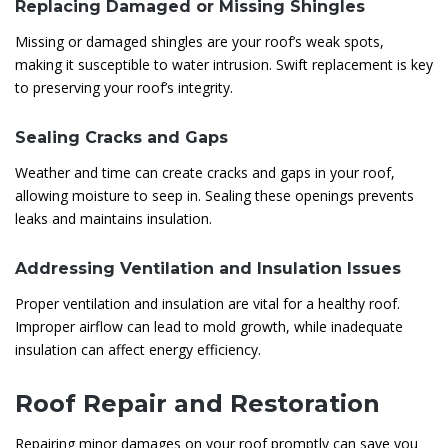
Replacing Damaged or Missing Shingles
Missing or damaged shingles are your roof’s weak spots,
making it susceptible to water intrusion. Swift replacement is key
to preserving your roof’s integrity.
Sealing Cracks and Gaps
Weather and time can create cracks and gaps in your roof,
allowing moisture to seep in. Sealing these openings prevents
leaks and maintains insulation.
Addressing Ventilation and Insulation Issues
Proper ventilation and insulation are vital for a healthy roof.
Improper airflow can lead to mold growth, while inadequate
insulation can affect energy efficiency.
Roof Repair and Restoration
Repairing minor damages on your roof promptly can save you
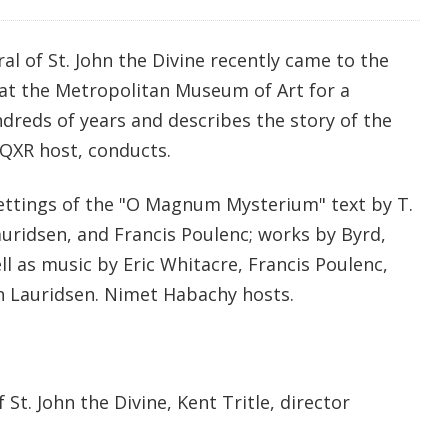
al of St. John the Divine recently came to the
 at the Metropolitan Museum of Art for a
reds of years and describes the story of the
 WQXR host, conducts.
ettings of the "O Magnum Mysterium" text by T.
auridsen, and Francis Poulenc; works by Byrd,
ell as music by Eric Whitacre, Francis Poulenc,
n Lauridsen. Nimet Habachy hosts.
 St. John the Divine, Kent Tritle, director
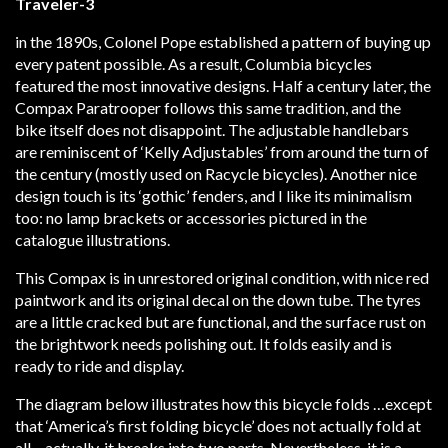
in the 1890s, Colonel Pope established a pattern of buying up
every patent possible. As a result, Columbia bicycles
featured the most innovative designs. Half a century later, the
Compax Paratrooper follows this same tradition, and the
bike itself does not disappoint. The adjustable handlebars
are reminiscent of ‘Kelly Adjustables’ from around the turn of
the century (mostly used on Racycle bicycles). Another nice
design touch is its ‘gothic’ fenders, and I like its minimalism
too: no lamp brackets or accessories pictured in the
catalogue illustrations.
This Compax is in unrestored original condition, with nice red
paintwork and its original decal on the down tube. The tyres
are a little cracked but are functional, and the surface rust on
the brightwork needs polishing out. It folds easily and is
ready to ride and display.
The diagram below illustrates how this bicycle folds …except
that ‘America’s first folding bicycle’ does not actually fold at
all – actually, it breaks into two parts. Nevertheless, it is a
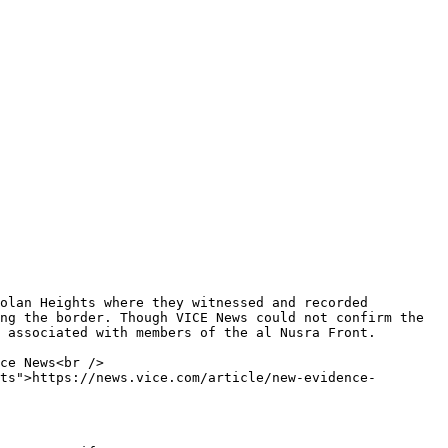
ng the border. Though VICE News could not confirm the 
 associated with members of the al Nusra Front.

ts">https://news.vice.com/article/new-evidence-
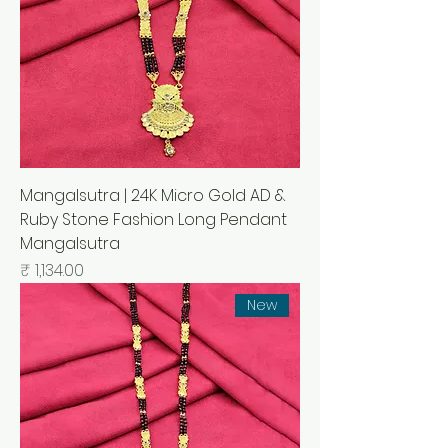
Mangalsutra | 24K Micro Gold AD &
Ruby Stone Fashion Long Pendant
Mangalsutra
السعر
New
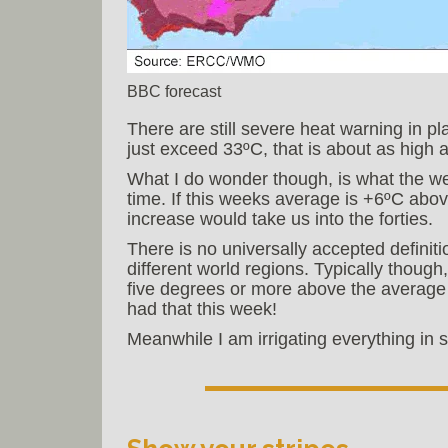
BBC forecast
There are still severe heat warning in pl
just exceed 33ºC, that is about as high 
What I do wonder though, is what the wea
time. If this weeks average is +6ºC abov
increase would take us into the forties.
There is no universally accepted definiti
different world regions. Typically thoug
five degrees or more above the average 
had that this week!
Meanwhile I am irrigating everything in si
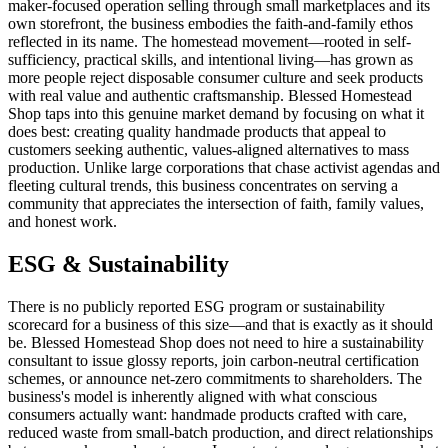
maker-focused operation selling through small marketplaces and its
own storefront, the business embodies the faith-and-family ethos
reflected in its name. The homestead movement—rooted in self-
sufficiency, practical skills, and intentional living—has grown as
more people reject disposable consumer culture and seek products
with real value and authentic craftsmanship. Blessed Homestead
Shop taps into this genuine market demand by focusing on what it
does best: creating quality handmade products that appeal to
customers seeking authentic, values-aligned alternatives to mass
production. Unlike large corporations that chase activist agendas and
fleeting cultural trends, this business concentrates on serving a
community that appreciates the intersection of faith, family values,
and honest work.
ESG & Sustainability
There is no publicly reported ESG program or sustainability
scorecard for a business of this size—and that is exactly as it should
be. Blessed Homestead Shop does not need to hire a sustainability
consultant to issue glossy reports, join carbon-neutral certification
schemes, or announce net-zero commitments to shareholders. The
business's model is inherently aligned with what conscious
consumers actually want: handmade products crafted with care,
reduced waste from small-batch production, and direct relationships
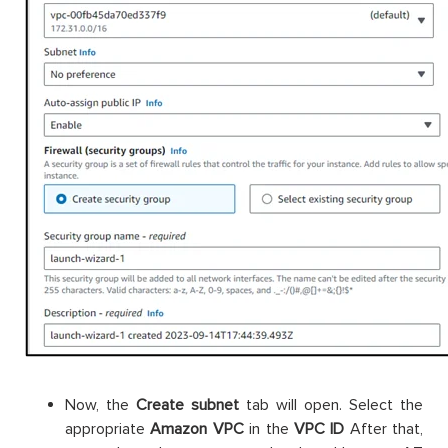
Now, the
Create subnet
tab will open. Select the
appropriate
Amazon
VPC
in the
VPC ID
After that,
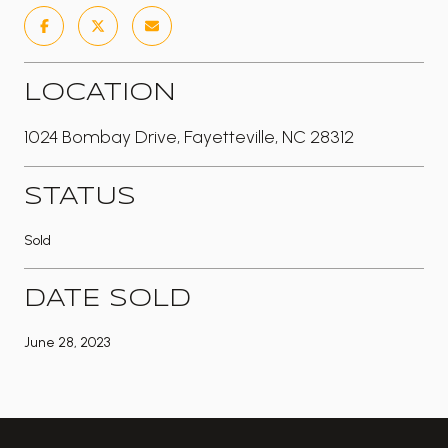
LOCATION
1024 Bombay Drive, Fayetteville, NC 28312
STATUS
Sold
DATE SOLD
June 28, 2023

****************

Verbatim transcription needed, from the opening line of the entries above through the line containing "WQXR host, conducts."; pictures do not belong in it.

EXERCISE RESPONSE:
Replacing Damaged or Missing Shingles
Missing or damaged shingles are your roof’s weak spots,
making it susceptible to water intrusion. Swift replacement is key
to preserving your roof’s integrity.
Sealing Cracks and Gaps
Weather and time can create cracks and gaps in your roof,
allowing moisture to seep in. Sealing these openings prevents
leaks and maintains insulation.
Addressing Ventilation and Insulation Issues
Proper ventilation and insulation are vital for a healthy roof.
Improper airflow can lead to mold growth, while inadequate
insulation can affect energy efficiency.
Roof Repair and Restoration
Repairing minor damages on your roof promptly can save you
al of St. John the Divine recently came to the
 at the Metropolitan Museum of Art for a
reds of years and describes the story of the
 WQXR host, conducts.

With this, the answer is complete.